== WHAT TO PRODUCE ==
Every entry is to be reproduced word for word, but the images are not.

== SUPPLIED RECORDS ==
*****
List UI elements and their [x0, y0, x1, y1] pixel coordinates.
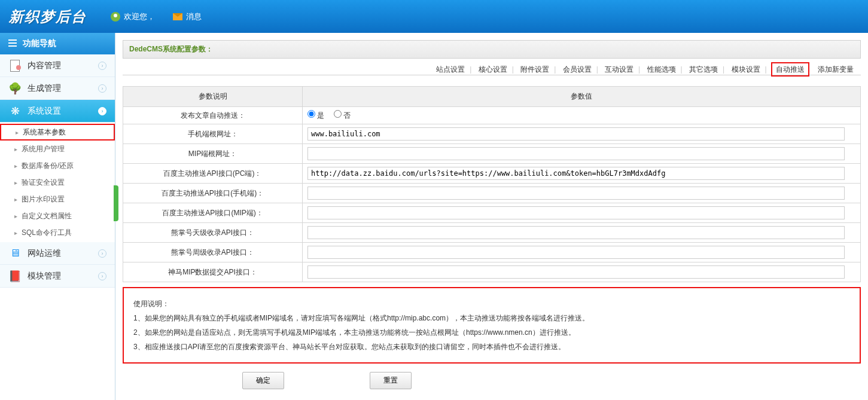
- xiongzhang-weekly-input[interactable]: [307, 246, 845, 259]
- doc-icon: [8, 59, 22, 72]
- sub-nav-security[interactable]: 验证安全设置: [0, 174, 115, 191]
- shenma-mip-input[interactable]: [307, 265, 845, 279]
- info-title: 使用说明：: [133, 297, 850, 311]
- baidu-mobile-api-input[interactable]: [307, 187, 845, 200]
- sidebar-toggle-handle[interactable]: [114, 185, 118, 221]
- param-label: 熊掌号天级收录API接口：: [123, 223, 303, 243]
- monitor-icon: 🖥: [8, 247, 22, 260]
- sub-nav-custom-attr[interactable]: 自定义文档属性: [0, 207, 115, 224]
- ok-button[interactable]: 确定: [242, 372, 284, 389]
- info-box: 使用说明： 1、如果您的网站具有独立的手机端或者MIP端域名，请对应填写各端网址…: [123, 287, 861, 364]
- user-icon: [111, 12, 120, 22]
- tab-interact[interactable]: 互动设置: [602, 64, 636, 75]
- sub-nav: 系统基本参数 系统用户管理 数据库备份/还原 验证安全设置 图片水印设置 自定义…: [0, 123, 115, 242]
- sidebar-item-label: 模块管理: [28, 271, 61, 282]
- param-label: 手机端根网址：: [123, 124, 303, 144]
- reset-button[interactable]: 重置: [370, 372, 412, 389]
- th-value: 参数值: [303, 87, 861, 107]
- book-icon: 📕: [8, 270, 22, 283]
- chevron-right-icon: ›: [98, 62, 106, 70]
- info-line: 1、如果您的网站具有独立的手机端或者MIP端域名，请对应填写各端网址（格式htt…: [133, 311, 850, 325]
- tab-performance[interactable]: 性能选项: [645, 64, 678, 75]
- sub-nav-watermark[interactable]: 图片水印设置: [0, 191, 115, 207]
- param-label: 百度主动推送API接口(手机端)：: [123, 184, 303, 203]
- menu-icon: [8, 39, 18, 48]
- param-label: 百度主动推送API接口(PC端)：: [123, 164, 303, 184]
- sidebar-item-ops[interactable]: 🖥 网站运维 ›: [0, 242, 115, 265]
- table-row: 百度主动推送API接口(手机端)：: [123, 184, 861, 203]
- param-label: 神马MIP数据提交API接口：: [123, 262, 303, 282]
- top-header: 新织梦后台 欢迎您， 消息: [0, 0, 868, 33]
- logo: 新织梦后台: [9, 7, 87, 26]
- table-row: 百度主动推送API接口(PC端)：: [123, 164, 861, 184]
- sidebar-item-label: 系统设置: [28, 106, 61, 117]
- tabs-bar: 站点设置| 核心设置| 附件设置| 会员设置| 互动设置| 性能选项| 其它选项…: [123, 59, 861, 75]
- radio-yes[interactable]: [307, 110, 315, 118]
- info-line: 3、相应推送接口API请至您的百度搜索资源平台、神马站长平台对应获取。您站点未获…: [133, 340, 850, 354]
- table-row: 发布文章自动推送： 是 否: [123, 107, 861, 124]
- param-label: 百度主动推送API接口(MIP端)：: [123, 203, 303, 223]
- tab-member[interactable]: 会员设置: [561, 64, 594, 75]
- baidu-mip-api-input[interactable]: [307, 206, 845, 219]
- params-table: 参数说明 参数值 发布文章自动推送： 是 否 手机端根网址： MIP端根网址： …: [123, 86, 861, 282]
- gear-icon: ❋: [8, 105, 22, 118]
- button-row: 确定 重置: [123, 364, 861, 389]
- welcome-text: 欢迎您，: [124, 11, 155, 22]
- sidebar-item-content[interactable]: 内容管理 ›: [0, 54, 115, 77]
- info-line: 2、如果您的网站是自适应站点，则无需填写手机端及MIP端域名，本主动推送功能将统…: [133, 325, 850, 340]
- sidebar-item-label: 内容管理: [28, 60, 61, 71]
- messages-block[interactable]: 消息: [173, 11, 202, 22]
- sidebar-item-modules[interactable]: 📕 模块管理 ›: [0, 265, 115, 288]
- tab-attachment[interactable]: 附件设置: [518, 64, 552, 75]
- sidebar-item-label: 网站运维: [28, 248, 61, 259]
- table-row: 熊掌号周级收录API接口：: [123, 243, 861, 262]
- table-row: 神马MIP数据提交API接口：: [123, 262, 861, 282]
- sidebar: 功能导航 内容管理 › 🌳 生成管理 › ❋ 系统设置 › 系统基本参数 系统用…: [0, 33, 115, 400]
- baidu-pc-api-input[interactable]: [307, 167, 845, 180]
- param-label: 发布文章自动推送：: [123, 107, 303, 124]
- tab-autopush[interactable]: 自动推送: [771, 62, 809, 77]
- breadcrumb: DedeCMS系统配置参数：: [123, 40, 861, 59]
- table-row: 熊掌号天级收录API接口：: [123, 223, 861, 243]
- tab-core[interactable]: 核心设置: [476, 64, 510, 75]
- sidebar-item-system[interactable]: ❋ 系统设置 ›: [0, 100, 115, 123]
- tree-icon: 🌳: [8, 82, 22, 95]
- table-row: 手机端根网址：: [123, 124, 861, 144]
- xiongzhang-daily-input[interactable]: [307, 226, 845, 239]
- param-label: 熊掌号周级收录API接口：: [123, 243, 303, 262]
- main-content: DedeCMS系统配置参数： 站点设置| 核心设置| 附件设置| 会员设置| 互…: [115, 33, 868, 400]
- mobile-root-input[interactable]: [307, 127, 845, 141]
- mip-root-input[interactable]: [307, 147, 845, 160]
- radio-no-label[interactable]: 否: [334, 111, 351, 120]
- messages-text: 消息: [186, 11, 202, 22]
- sub-nav-user-mgmt[interactable]: 系统用户管理: [0, 141, 115, 157]
- radio-no[interactable]: [334, 110, 342, 118]
- radio-yes-label[interactable]: 是: [307, 111, 324, 120]
- chevron-right-icon: ›: [98, 84, 106, 93]
- sub-nav-basic-params[interactable]: 系统基本参数: [0, 124, 115, 141]
- param-label: MIP端根网址：: [123, 144, 303, 164]
- sidebar-item-label: 生成管理: [28, 83, 61, 94]
- table-row: MIP端根网址：: [123, 144, 861, 164]
- nav-title: 功能导航: [23, 38, 56, 49]
- th-label: 参数说明: [123, 87, 303, 107]
- sidebar-item-generate[interactable]: 🌳 生成管理 ›: [0, 77, 115, 100]
- sub-nav-db-backup[interactable]: 数据库备份/还原: [0, 157, 115, 174]
- param-value: 是 否: [303, 107, 861, 124]
- tab-addvar[interactable]: 添加新变量: [815, 64, 856, 75]
- nav-header: 功能导航: [0, 33, 115, 54]
- tab-other[interactable]: 其它选项: [687, 64, 720, 75]
- welcome-block[interactable]: 欢迎您，: [111, 11, 155, 22]
- tab-module[interactable]: 模块设置: [729, 64, 763, 75]
- chevron-right-icon: ›: [98, 107, 106, 115]
- chevron-right-icon: ›: [98, 272, 106, 280]
- mail-icon: [173, 13, 182, 20]
- chevron-right-icon: ›: [98, 249, 106, 258]
- sub-nav-sql-tool[interactable]: SQL命令行工具: [0, 224, 115, 241]
- table-row: 百度主动推送API接口(MIP端)：: [123, 203, 861, 223]
- tab-site[interactable]: 站点设置: [434, 64, 467, 75]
*****
== SOLUTION TO THIS EXERCISE ==
List UI elements and their [x0, y0, x1, y1] pixel coordinates.
- xiongzhang-weekly-input[interactable]: [307, 246, 845, 259]
- doc-icon: [8, 59, 22, 72]
- sub-nav-security[interactable]: 验证安全设置: [0, 174, 115, 191]
- shenma-mip-input[interactable]: [307, 265, 845, 279]
- info-title: 使用说明：: [133, 297, 850, 311]
- baidu-mobile-api-input[interactable]: [307, 187, 845, 200]
- sidebar-toggle-handle[interactable]: [114, 185, 118, 221]
- param-label: 熊掌号天级收录API接口：: [123, 223, 303, 243]
- monitor-icon: 🖥: [8, 247, 22, 260]
- sub-nav-custom-attr[interactable]: 自定义文档属性: [0, 207, 115, 224]
- ok-button[interactable]: 确定: [242, 372, 284, 389]
- info-box: 使用说明： 1、如果您的网站具有独立的手机端或者MIP端域名，请对应填写各端网址…: [123, 287, 861, 364]
- user-icon: [111, 12, 120, 22]
- tab-interact[interactable]: 互动设置: [602, 64, 636, 75]
- sub-nav: 系统基本参数 系统用户管理 数据库备份/还原 验证安全设置 图片水印设置 自定义…: [0, 123, 115, 242]
- sidebar-item-label: 模块管理: [28, 271, 61, 282]
- param-label: 手机端根网址：: [123, 124, 303, 144]
- reset-button[interactable]: 重置: [370, 372, 412, 389]
- th-value: 参数值: [303, 87, 861, 107]
- book-icon: 📕: [8, 270, 22, 283]
- chevron-right-icon: ›: [98, 62, 106, 70]
- info-line: 1、如果您的网站具有独立的手机端或者MIP端域名，请对应填写各端网址（格式htt…: [133, 311, 850, 325]
- tab-performance[interactable]: 性能选项: [645, 64, 678, 75]
- sub-nav-watermark[interactable]: 图片水印设置: [0, 191, 115, 207]
- param-label: 百度主动推送API接口(手机端)：: [123, 184, 303, 203]
- menu-icon: [8, 39, 18, 48]
- param-label: 百度主动推送API接口(PC端)：: [123, 164, 303, 184]
- sidebar-item-ops[interactable]: 🖥 网站运维 ›: [0, 242, 115, 265]
- table-row: 百度主动推送API接口(手机端)：: [123, 184, 861, 203]
- param-label: 神马MIP数据提交API接口：: [123, 262, 303, 282]
- top-header: 新织梦后台 欢迎您， 消息: [0, 0, 868, 33]
- logo: 新织梦后台: [9, 7, 87, 26]
- table-row: 百度主动推送API接口(PC端)：: [123, 164, 861, 184]
- sidebar-item-label: 系统设置: [28, 106, 61, 117]
- tabs-bar: 站点设置| 核心设置| 附件设置| 会员设置| 互动设置| 性能选项| 其它选项…: [123, 59, 861, 75]
- radio-yes[interactable]: [307, 110, 315, 118]
- info-line: 3、相应推送接口API请至您的百度搜索资源平台、神马站长平台对应获取。您站点未获…: [133, 340, 850, 354]
- table-row: 发布文章自动推送： 是 否: [123, 107, 861, 124]
- param-label: 百度主动推送API接口(MIP端)：: [123, 203, 303, 223]
- tab-member[interactable]: 会员设置: [561, 64, 594, 75]
- baidu-mip-api-input[interactable]: [307, 206, 845, 219]
- params-table: 参数说明 参数值 发布文章自动推送： 是 否 手机端根网址： MIP端根网址： …: [123, 86, 861, 282]
- gear-icon: ❋: [8, 105, 22, 118]
- button-row: 确定 重置: [123, 364, 861, 389]
- welcome-text: 欢迎您，: [124, 11, 155, 22]
- sidebar-item-content[interactable]: 内容管理 ›: [0, 54, 115, 77]
- info-line: 2、如果您的网站是自适应站点，则无需填写手机端及MIP端域名，本主动推送功能将统…: [133, 325, 850, 340]
- sidebar-item-label: 内容管理: [28, 60, 61, 71]
- messages-block[interactable]: 消息: [173, 11, 202, 22]
- sidebar-item-modules[interactable]: 📕 模块管理 ›: [0, 265, 115, 288]
- tab-attachment[interactable]: 附件设置: [518, 64, 552, 75]
- sidebar-item-label: 网站运维: [28, 248, 61, 259]
- table-row: 熊掌号周级收录API接口：: [123, 243, 861, 262]
- table-row: 神马MIP数据提交API接口：: [123, 262, 861, 282]
- sidebar: 功能导航 内容管理 › 🌳 生成管理 › ❋ 系统设置 › 系统基本参数 系统用…: [0, 33, 115, 400]
- baidu-pc-api-input[interactable]: [307, 167, 845, 180]
- param-label: 发布文章自动推送：: [123, 107, 303, 124]
- tab-autopush[interactable]: 自动推送: [771, 62, 809, 77]
- breadcrumb: DedeCMS系统配置参数：: [123, 40, 861, 59]
- table-row: 熊掌号天级收录API接口：: [123, 223, 861, 243]
- tab-core[interactable]: 核心设置: [476, 64, 510, 75]
- sidebar-item-system[interactable]: ❋ 系统设置 ›: [0, 100, 115, 123]
- tree-icon: 🌳: [8, 82, 22, 95]
- table-row: 手机端根网址：: [123, 124, 861, 144]
- xiongzhang-daily-input[interactable]: [307, 226, 845, 239]
- param-label: 熊掌号周级收录API接口：: [123, 243, 303, 262]
- main-content: DedeCMS系统配置参数： 站点设置| 核心设置| 附件设置| 会员设置| 互…: [115, 33, 868, 400]
- mobile-root-input[interactable]: [307, 127, 845, 141]
- mip-root-input[interactable]: [307, 147, 845, 160]
- radio-no-label[interactable]: 否: [334, 111, 351, 120]
- messages-text: 消息: [186, 11, 202, 22]
- sub-nav-user-mgmt[interactable]: 系统用户管理: [0, 141, 115, 157]
- radio-no[interactable]: [334, 110, 342, 118]
- radio-yes-label[interactable]: 是: [307, 111, 324, 120]
- chevron-right-icon: ›: [98, 84, 106, 93]
- sub-nav-basic-params[interactable]: 系统基本参数: [0, 124, 115, 141]
- param-label: MIP端根网址：: [123, 144, 303, 164]
- sidebar-item-label: 生成管理: [28, 83, 61, 94]
- table-row: MIP端根网址：: [123, 144, 861, 164]
- nav-title: 功能导航: [23, 38, 56, 49]
- th-label: 参数说明: [123, 87, 303, 107]
- sidebar-item-generate[interactable]: 🌳 生成管理 ›: [0, 77, 115, 100]
- sub-nav-db-backup[interactable]: 数据库备份/还原: [0, 157, 115, 174]
- param-value: 是 否: [303, 107, 861, 124]
- tab-addvar[interactable]: 添加新变量: [815, 64, 856, 75]
- nav-header: 功能导航: [0, 33, 115, 54]
- tab-other[interactable]: 其它选项: [687, 64, 720, 75]
- welcome-block[interactable]: 欢迎您，: [111, 11, 155, 22]
- tab-module[interactable]: 模块设置: [729, 64, 763, 75]
- chevron-right-icon: ›: [98, 107, 106, 115]
- chevron-right-icon: ›: [98, 272, 106, 280]
- mail-icon: [173, 13, 182, 20]
- chevron-right-icon: ›: [98, 249, 106, 258]
- sub-nav-sql-tool[interactable]: SQL命令行工具: [0, 224, 115, 241]
- table-row: 百度主动推送API接口(MIP端)：: [123, 203, 861, 223]
- tab-site[interactable]: 站点设置: [434, 64, 467, 75]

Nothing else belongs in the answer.